DIRECTIONS |
Restate word for word the lines from the one bearing "Arrangement (485, 163)" through the end of the entries below, and leave every picture out.

%%

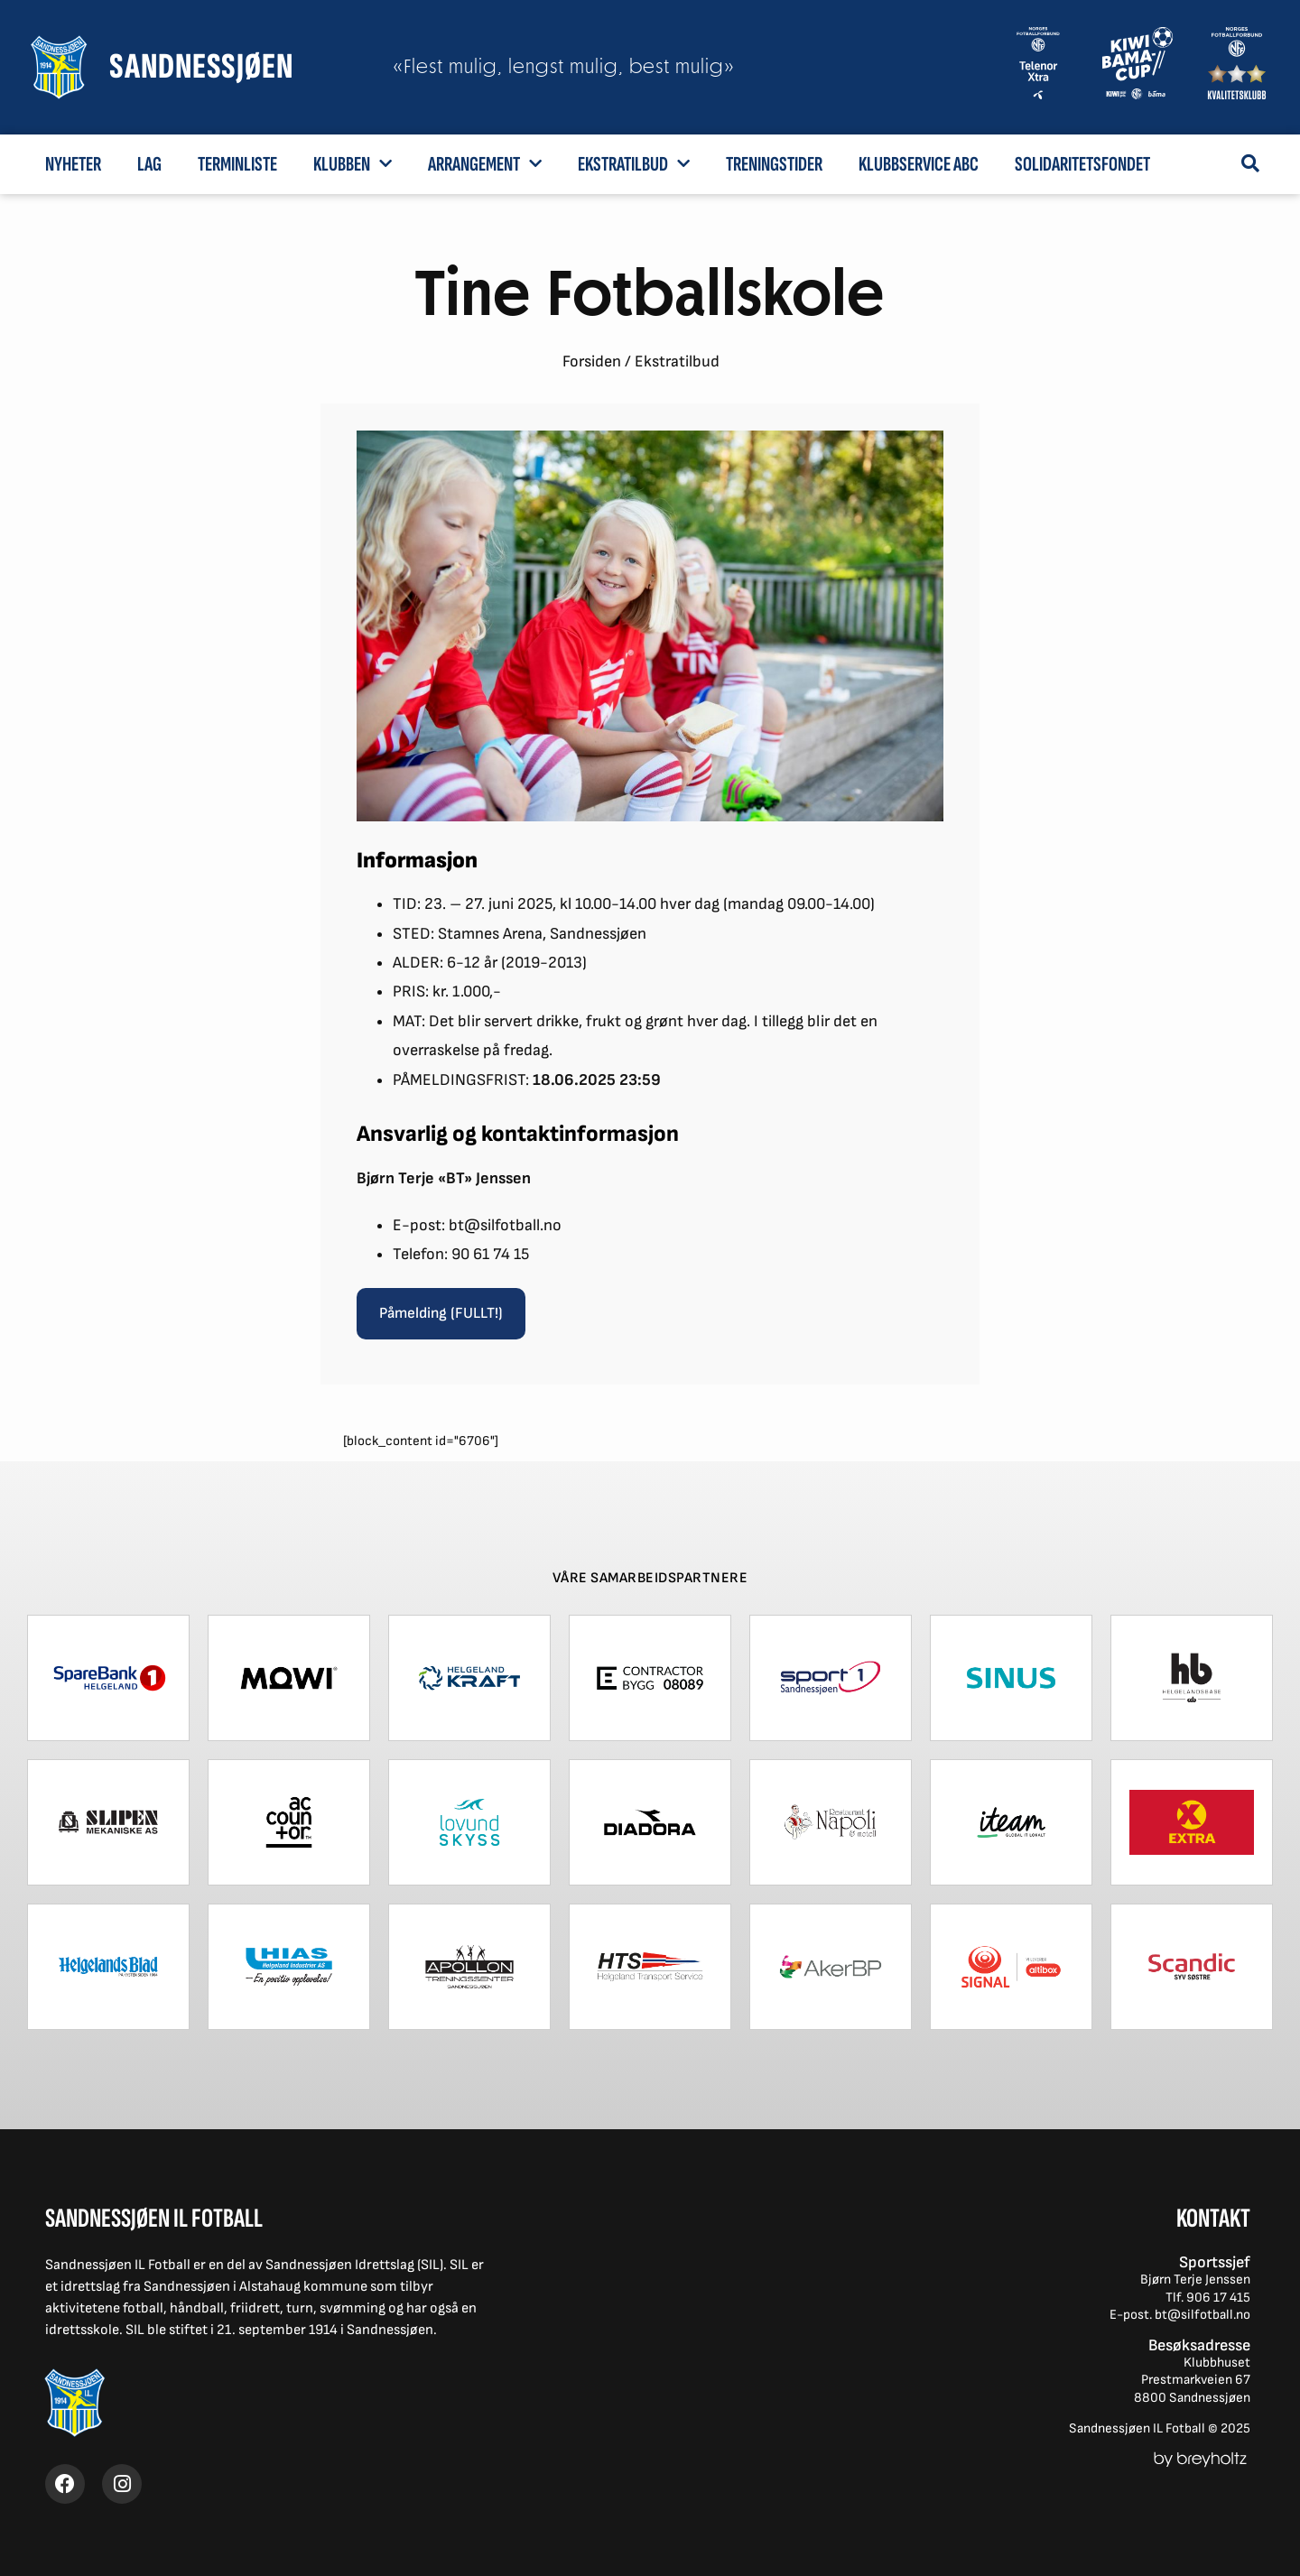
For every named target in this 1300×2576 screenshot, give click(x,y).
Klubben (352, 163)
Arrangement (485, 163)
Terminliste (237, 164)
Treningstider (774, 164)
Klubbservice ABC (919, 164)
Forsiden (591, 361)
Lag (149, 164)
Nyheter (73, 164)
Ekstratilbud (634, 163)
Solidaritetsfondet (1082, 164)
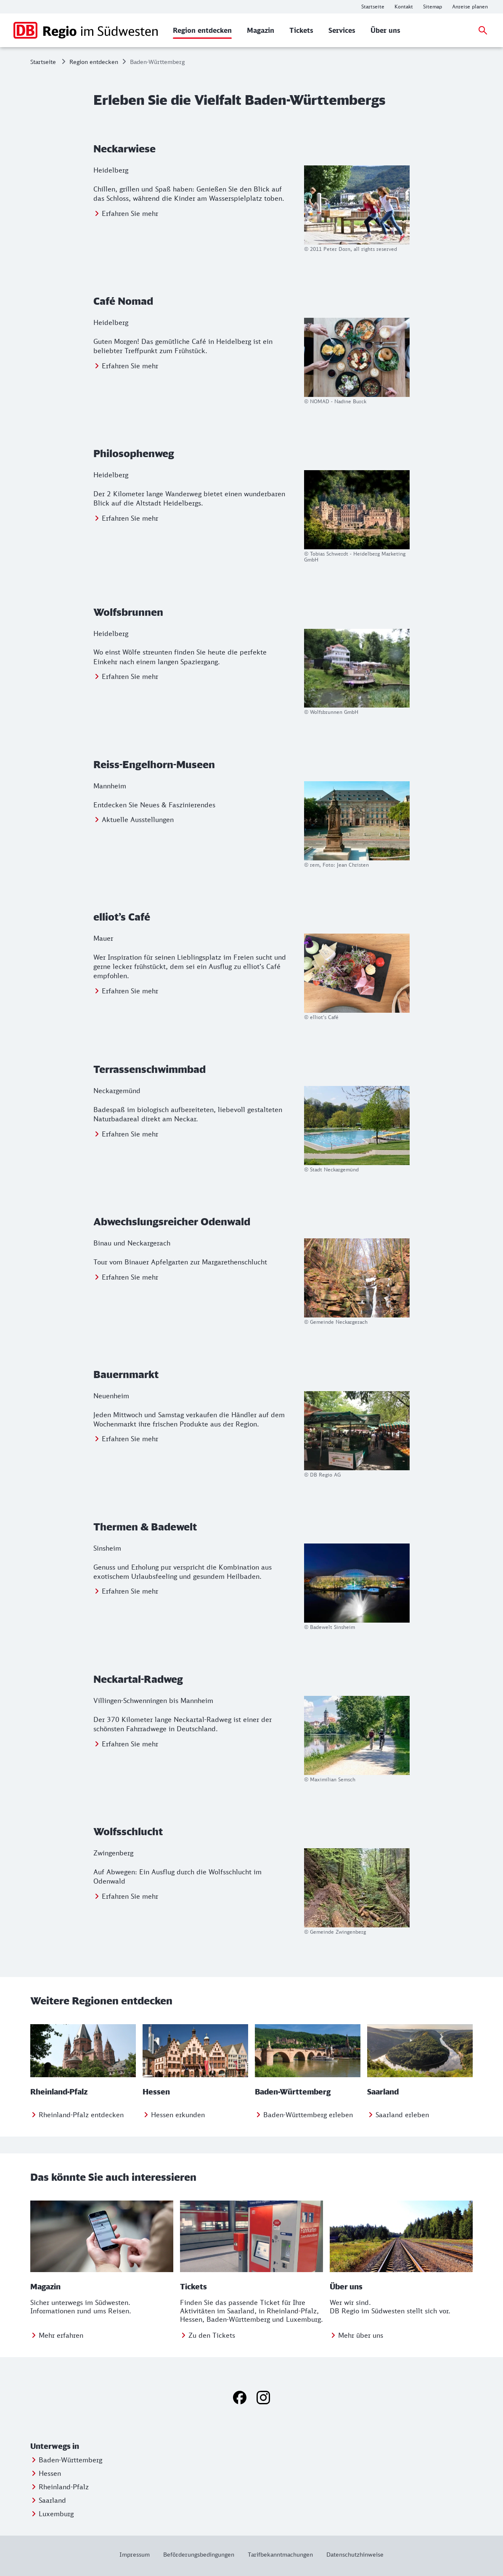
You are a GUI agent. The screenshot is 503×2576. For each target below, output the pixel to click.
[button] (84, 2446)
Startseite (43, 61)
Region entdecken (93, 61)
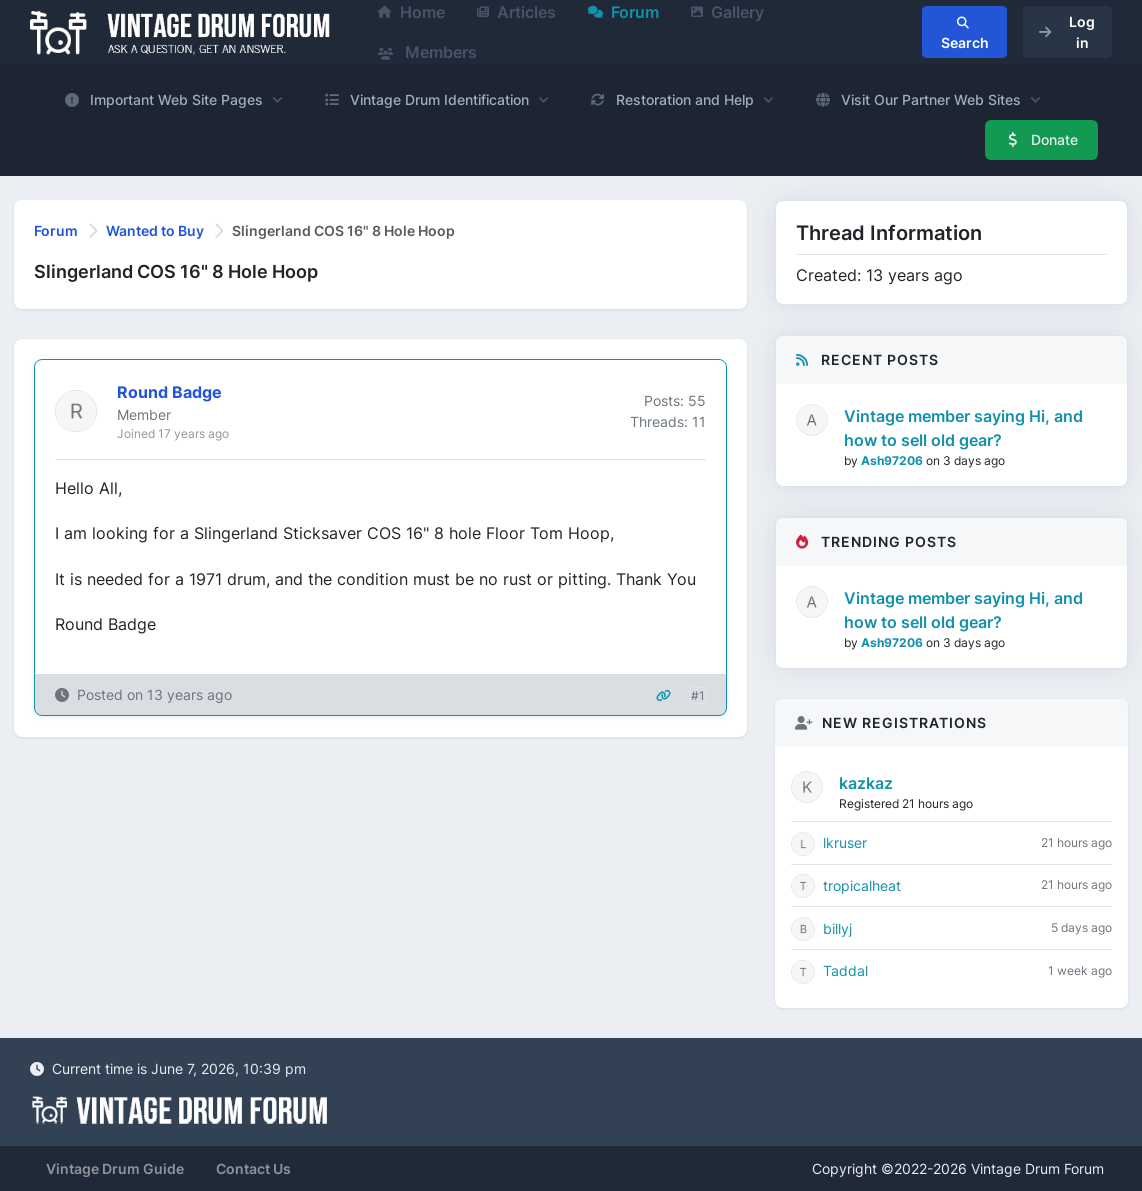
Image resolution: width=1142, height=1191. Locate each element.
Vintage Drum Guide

%%

RESULT OF THE EXERCISE |
Arrangement (485, 163)
Terminliste (237, 164)
Treningstider (774, 164)
Klubbservice ABC (919, 164)
Forsiden (591, 361)
Lag (149, 164)
Nyheter (73, 164)
Ekstratilbud (634, 163)
Solidaritetsfondet (1082, 164)
You are a GUI agent. The screenshot is 503×2576. For each target below, output the pixel to click.
[button] (84, 2446)
Startseite (43, 61)
Region entdecken (93, 61)
Image resolution: width=1142, height=1191. Locate each element.
Vintage Drum Guide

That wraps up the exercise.